Security tokens bridge the gap between the traditional financial sector and the blockchain framework; it’s one of the reasons banks have initiated the integrated Blockchain frameworks in their system. Issuing security tokens allows investors to raise funds through a thoroughly regulated digital share of its equity, asset or part of the revenue.
The key difference between Security Token and Equity Token is that in the security token, an asset like real estate, gold etc. are used as collateral. However, in the case of Equity tokens, the shares of the company are diluted into tokens.

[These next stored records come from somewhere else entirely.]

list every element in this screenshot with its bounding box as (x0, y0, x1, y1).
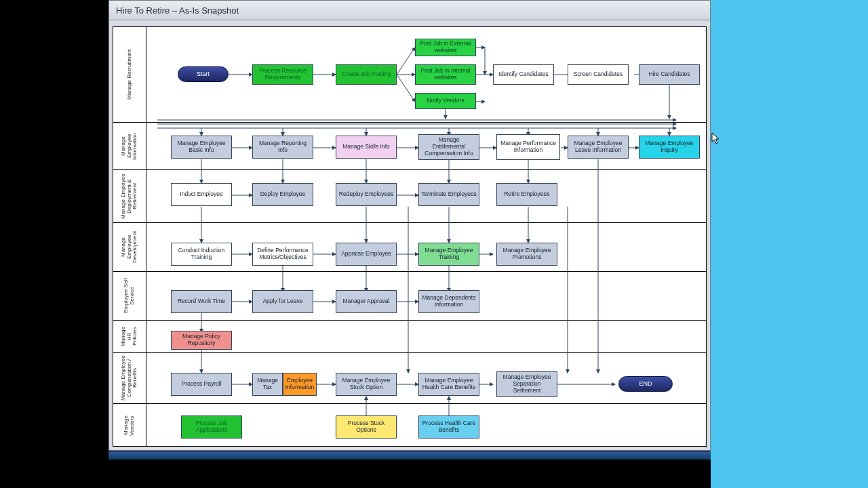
box-manage-reporting-info[interactable]: Manage Reporting Info (252, 136, 313, 159)
box-post-internal[interactable]: Post Job in Internal websites (415, 64, 476, 85)
box-define-performance-metrics[interactable]: Define Performance Metrics/Objectives (252, 243, 313, 266)
lane-label: Manage Employee Development (113, 223, 146, 271)
box-manage-employee-inquiry[interactable]: Manage Employee Inquiry (639, 136, 700, 159)
box-screen-candidates[interactable]: Screen Candidates (568, 64, 629, 85)
box-record-work-time[interactable]: Record Work Time (171, 290, 232, 313)
box-manage-performance-info[interactable]: Manage Performance Information (496, 134, 560, 160)
page-title: Hire To Retire – As-Is Snapshot (116, 5, 239, 16)
box-process-stock-options[interactable]: Process Stock Options (336, 415, 397, 439)
stage: Hire To Retire – As-Is Snapshot Manage R… (0, 0, 868, 488)
lane-label: Employee Self Service (113, 272, 146, 320)
box-notify-vendors[interactable]: Notify Vendors (415, 93, 476, 109)
lane-divider (113, 122, 706, 123)
box-terminate-employees[interactable]: Terminate Employees (418, 183, 479, 206)
box-deploy-employee[interactable]: Deploy Employee (252, 183, 313, 206)
footer-bar: 1 (108, 451, 711, 460)
start-node[interactable]: Start (178, 66, 229, 82)
box-manage-separation-settlement[interactable]: Manage Employee Separation Settlement (496, 371, 557, 397)
slide-background-right (711, 0, 868, 488)
box-manage-entitlements[interactable]: Manage Entitlements/ Compensation Info (418, 134, 479, 160)
box-manage-tax[interactable]: Manage Tax (252, 373, 283, 396)
lane-label: Manage Recruitment (113, 27, 146, 122)
lane-divider (113, 403, 706, 404)
box-appraise-employee[interactable]: Appraise Employee (336, 243, 397, 266)
box-identify-candidates[interactable]: Identify Candidates (493, 64, 554, 85)
lane-label: Manage HR Policies (113, 321, 146, 352)
box-manage-stock-option[interactable]: Manage Employee Stock Option (336, 373, 397, 396)
box-manage-policy-repository[interactable]: Manage Policy Repository (171, 331, 232, 350)
lane-divider (113, 222, 706, 223)
box-manage-dependents-info[interactable]: Manage Dependents Information (418, 290, 479, 313)
box-induct-employee[interactable]: Induct Employee (171, 183, 232, 206)
lane-divider (113, 271, 706, 272)
box-manage-leave-info[interactable]: Manage Employee Leave Information (568, 136, 629, 159)
box-post-external[interactable]: Post Job in External websites (415, 39, 476, 56)
lane-label: Manage Employee Information (113, 123, 146, 169)
box-manage-employee-promotions[interactable]: Manage Employee Promotions (496, 243, 557, 266)
box-manage-health-care[interactable]: Manage Employee Health Care Benefits (418, 373, 479, 396)
box-manage-skills-info[interactable]: Manage Skills Info (336, 136, 397, 159)
page-number: 1 (705, 442, 708, 449)
lane-divider (113, 320, 706, 321)
box-redeploy-employees[interactable]: Redeploy Employees (336, 183, 397, 206)
box-process-health-care[interactable]: Process Health Care Benefits (418, 415, 479, 439)
lane-label: Manage Vendors (113, 404, 146, 447)
lane-label: Manage Employee Compensation / Benefits (113, 353, 146, 403)
box-conduct-induction-training[interactable]: Conduct Induction Training (171, 243, 232, 266)
end-node[interactable]: END (618, 376, 673, 392)
document-window: Hire To Retire – As-Is Snapshot Manage R… (108, 0, 711, 451)
box-process-payroll[interactable]: Process Payroll (171, 373, 232, 396)
lane-label: Manage Employee Deployment & Retirement (113, 170, 146, 222)
box-process-resource-req[interactable]: Process Resource Requirements (252, 64, 313, 85)
box-create-job-posting[interactable]: Create Job Posting (336, 64, 397, 85)
title-bar: Hire To Retire – As-Is Snapshot (109, 1, 710, 20)
box-manager-approval[interactable]: Manager Approval (336, 290, 397, 313)
box-employee-information[interactable]: Employee Information (283, 373, 317, 396)
box-process-job-applications[interactable]: Process Job Applications (181, 415, 242, 439)
box-manage-employee-training[interactable]: Manage Employee Training (418, 243, 479, 266)
lane-divider (113, 169, 706, 170)
lane-divider (113, 352, 706, 353)
diagram-canvas: Manage RecruitmentManage Employee Inform… (113, 26, 707, 447)
box-apply-for-leave[interactable]: Apply for Leave (252, 290, 313, 313)
box-hire-candidates[interactable]: Hire Candidates (639, 64, 700, 85)
box-manage-basic-info[interactable]: Manage Employee Basic Info (171, 136, 232, 159)
box-retire-employees[interactable]: Retire Employees (496, 183, 557, 206)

Security token offerings or Equity Token Offering
As the ICO industry keeps getting more impactful, many organizations are gaining their investor’s confidence by offering more security tokens through Security Token Offerings or Equity Token Offerings. These offerings, however, are regulated by regulatory bodies and carefully monitors the transactions and revise the auditing process to ensure there are no fraudulent activities happening. In this way, these are more secure than the traditional ICOs.
Security tokens, equity token, and utility tokens are similar in the wordings; nevertheless, the main reason behind the distinction between these tokens is the matter of regulation. The year 2018 is the year of STOs and ETOs. These will be a popular option in the start-up circles for raising venture capital with the institutional investors.
Organizations have offered securities in the form of utility tokens to avoid the regulatory framework. One of the main reasons companies would want their Security tokens branded as utility tokens are the trading restrictions present on securities.
There is a lot of paperwork that is involved here, and these restrictions will potentially slow down the fast-moving start-ups. In that sense, Security token offerings will provide greater security and are fraud-proof. If you are uncertain about investing, it’s better to evaluate using Howey’s test as it is a good approximation to check whether something qualifies as a security or not.